Digital shopping giant Amazon made big technology news headlines earlier this year because of its roll out of Amazon Go, a cashier-less physical store. But Walmart — a store definitely not associated with cutting-edge digital shopping — may have just launched a successful competitor.
Scan & Go is in more than 12 locations nationwide.
Walmart is testing a system in several stores that allows shoppers to purchase items but skip checkout lines and any physical payment method. The system, called Scan & Go, uses a mobile app so that shoppers can scan barcodes, pay within the app, and then show the electronic receipt to a Walmart employee as they exit the store.
To a consumer, Walmart’s system may seem very similar to Amazon Go, as they both are designed to streamline the shopping experience by eliminating cashiers, check-out lines, and the waits associated with them. Amazon Go, however, uses sensors in the stores to assess prices and check items out, rather than an app. Payment is secured via a customer’s Amazon account
Walmart’s Digital Offering in Several Stores
Although Amazon Go may be more advanced digitally, it’s not as advanced in its practical application. Right now, the stores are still in the test stage.
Although Amazon is more associated with digital innovation, Walmart seems to be ahead in cashier-less shopping at this stage.
Walmart, on the other hand, has completed the original testing stage and is launching in over a dozen stores across the country, including locations in Florida, Texas, South Dakota, Georgia, Arkansas, and Kentucky.

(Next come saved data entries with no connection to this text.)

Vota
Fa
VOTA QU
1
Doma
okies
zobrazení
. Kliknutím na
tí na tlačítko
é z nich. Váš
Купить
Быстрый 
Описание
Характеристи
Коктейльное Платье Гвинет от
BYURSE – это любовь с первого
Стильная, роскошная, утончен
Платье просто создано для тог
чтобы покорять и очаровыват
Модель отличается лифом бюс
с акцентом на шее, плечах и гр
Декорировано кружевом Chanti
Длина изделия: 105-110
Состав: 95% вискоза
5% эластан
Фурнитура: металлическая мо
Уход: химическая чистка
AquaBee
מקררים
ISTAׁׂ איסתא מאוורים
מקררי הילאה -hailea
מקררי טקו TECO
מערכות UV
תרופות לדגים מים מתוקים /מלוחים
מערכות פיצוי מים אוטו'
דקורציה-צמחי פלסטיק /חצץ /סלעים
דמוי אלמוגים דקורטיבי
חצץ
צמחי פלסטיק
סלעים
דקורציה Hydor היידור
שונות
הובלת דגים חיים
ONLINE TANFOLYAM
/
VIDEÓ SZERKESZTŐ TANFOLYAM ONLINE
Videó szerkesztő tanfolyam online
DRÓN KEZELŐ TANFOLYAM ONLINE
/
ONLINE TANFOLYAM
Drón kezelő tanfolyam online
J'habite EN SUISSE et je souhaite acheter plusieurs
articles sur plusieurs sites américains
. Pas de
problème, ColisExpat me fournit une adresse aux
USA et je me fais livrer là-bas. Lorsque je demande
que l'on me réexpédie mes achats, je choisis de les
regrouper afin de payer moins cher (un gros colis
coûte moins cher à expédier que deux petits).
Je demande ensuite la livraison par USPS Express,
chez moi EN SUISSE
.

Customers wanting to use Scan & Go have two options. They can download the apps to their smartphones or use scanners that Walmart provides in stores. Customers who are concerned about secure credit card information can also use an automated checkout register that allows them the convenience of digital checkout but offers payment options that are not confined to credit cards.
One of the business strategies behind both, notes Forbes, is a desire to move into the grocery shopping sector, a $600 billion market in the U.S. Business Insider noted earlier this year that Amazon Go was planned specifically to be a smaller-sized convenience store, with bread, milk, and other grocery store staples. The stores are also planned to be roughly 1,800 square feet in size, which is smaller than the average supermarket.
Customers who happily use Amazon to purchase multiple items on line still want to be able to see their fruits and vegetables. Part of the thinking behind Amazon Go might be to rectify this deficit. Last year, Amazon’s in-house planning indicated a strategy to build 2,000 grocery stores nationwide over the next 10 years. Earlier this year, of course, Amazon purchased Whole Foods, a grocery chain.
If electronic shopping is successful in stores, it provides a way to offer customers the convenience of online shopping with the ability to physically see — and hoist and smell — merchandise.
Will Walmart beat mighty Amazon at a digital game? So far, it seems to be winning, but don’t count Amazon out yet. But the idea of checking out digitally is definitely an idea whose time has come.